Nurses and healthcare workers outside at a hospital in New York City demand better protection against the COVID-19 virus. Giles Clarke.

The COVID-19 pandemic and global medical apartheid affect all of us. The more the virus is allowed to proliferate, the more likely there is to be mutations, like the ones in the strains coming from the UK and South Africa. The UK strain is more infectious than the original strain and appears to be more lethal. It is widespread in the US now and may cause another surge of cases in the coming weeks or months. The South African strain is also in the US. It is more infectious and seems able to evade the body’s immune system.

If the world does not get the pandemic under control, all of our lives are at risk. It is in our interest to make sure that enough people are vaccinated quickly to stop the spread before new strains arise that are resistant to the vaccines. It is also critical that people who need medications to treat COVID-19 have access to them no matter where they live.

The Biden administration claims to be concerned about racial inequities. If that is the case, it must address these inequities wherever they occur or be called out for failing to do so. The COVID-19 pandemic is an opportunity to transform the world in a way that ends the great inequities that exist.

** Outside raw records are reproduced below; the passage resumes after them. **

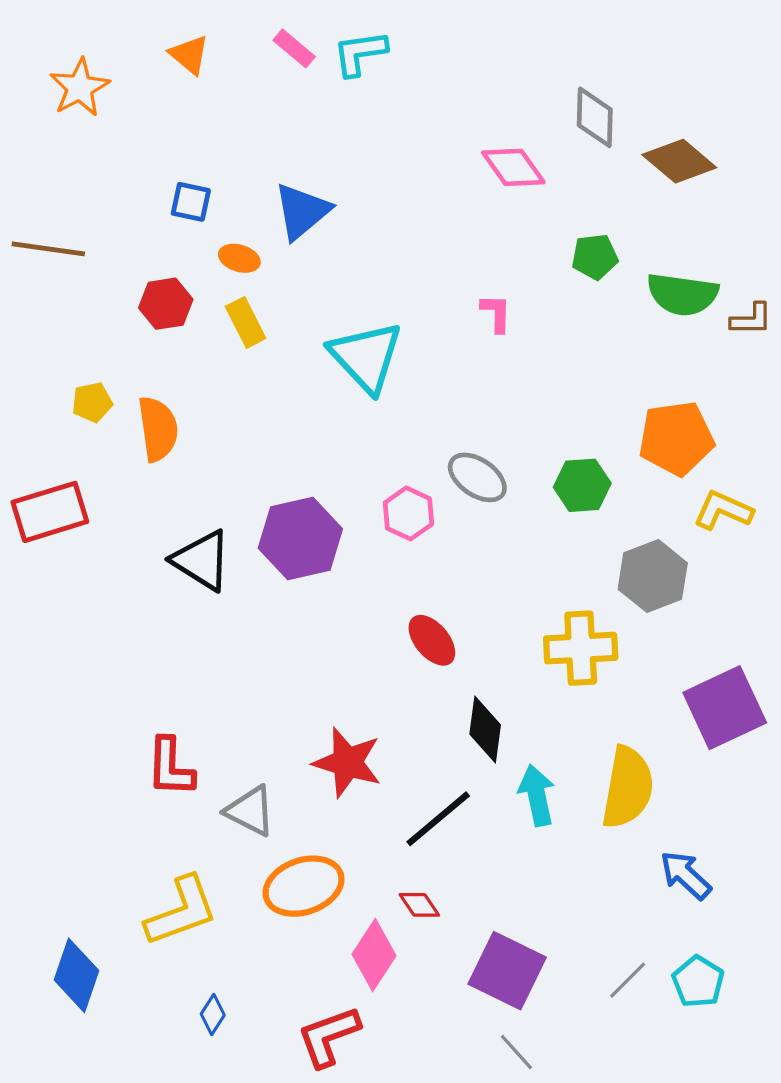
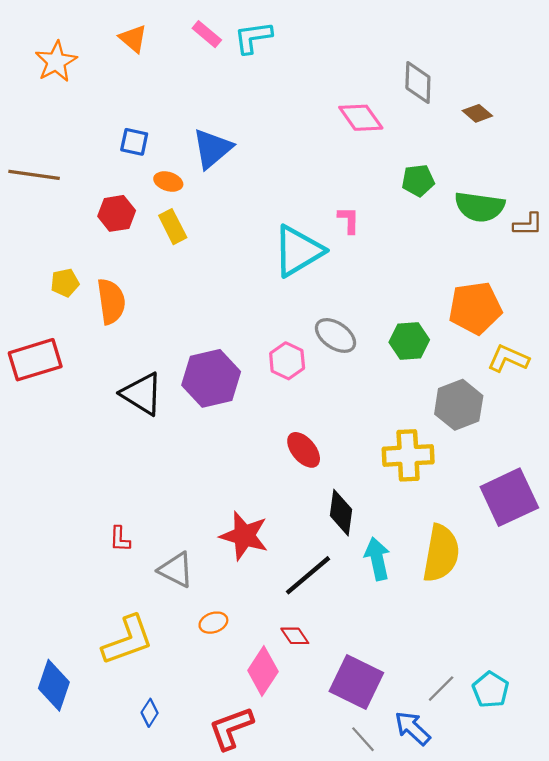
brown diamond: (679, 161) -> (477, 113), size x0.6
cyan triangle: (366, 357) -> (298, 251), moved, turned 42
red L-shape: (170, 767) -> (120, 539), size x0.6
blue arrow: (686, 875) -> (412, 728), moved
orange ellipse: (304, 886) -> (213, 623), size x0.5

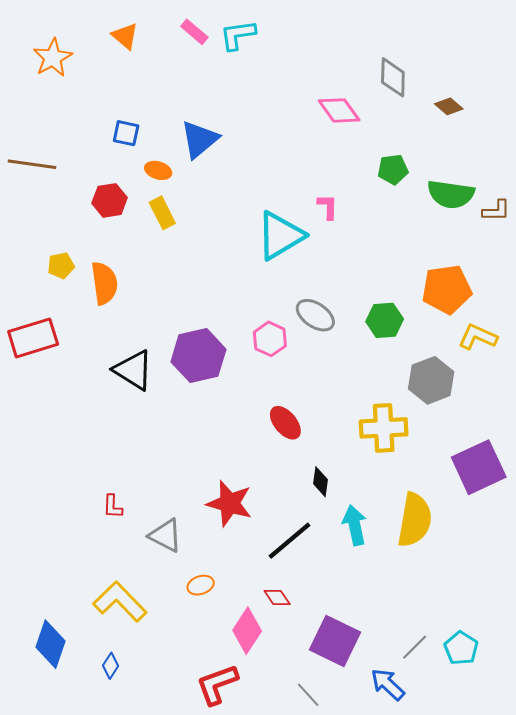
black diamond: (341, 513) -> (321, 482), size x0.7
yellow L-shape: (128, 640) -> (120, 602), turned -114
blue diamond: (150, 713) -> (111, 666), moved
gray line: (363, 739) -> (308, 695), moved

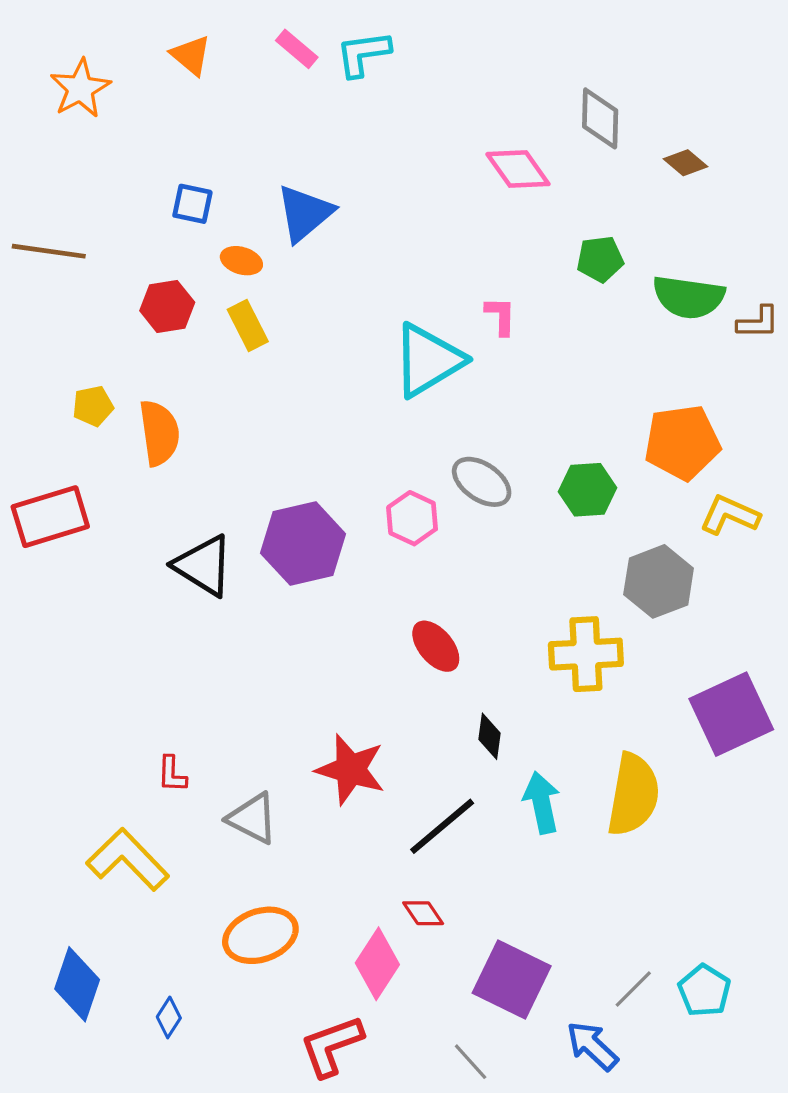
orange ellipse: (201, 585) -> (260, 935), moved, size x1.8
yellow L-shape: (120, 602) -> (128, 859), moved

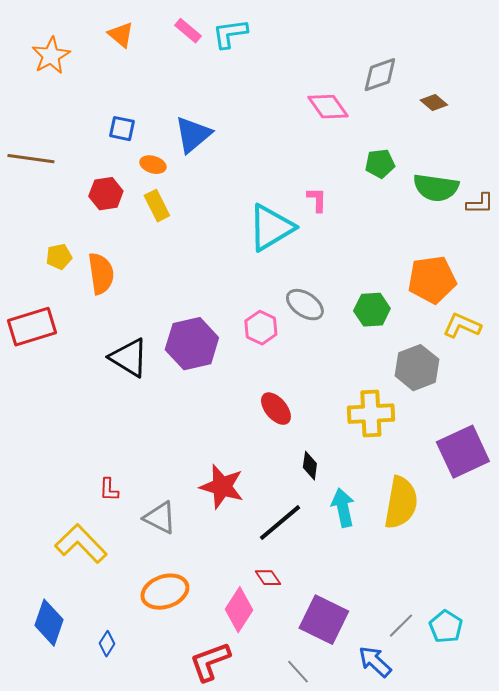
gray diamond: (600, 118) -> (380, 75), turned 69

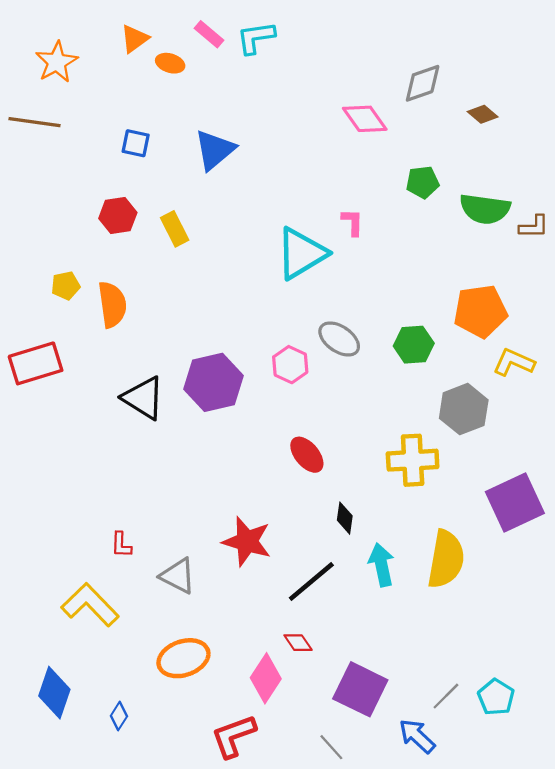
orange triangle: (121, 35) -> (135, 39), turned 44
brown line: (31, 159) -> (34, 122), moved
orange ellipse: (153, 165) -> (170, 63), moved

  • Health care must be viewed worldwide as a public good, not a profit-making venture.
  • Instead of competition, there must be an open sharing of information to tackle the healthcare crises we face.
  • The Global South, which comprises the most vulnerable populations, must be prioritized for access to medications and vaccines so it can resolve the crisis quickly with less impact on its struggling economies.
  • And, the United States must end its illegal actions around the world including economic sanctions, military interference and support for major human rights abusers such as Israel.

We in the United States can hasten this transformation by putting pressure on our government to change. This is a way to show solidarity with people around the world who, like us, are struggling for the right to a life of dignity and prosperity. What our government does abroad, it also does at home because we all suffer under the capitalist system. Together, we can create a better world.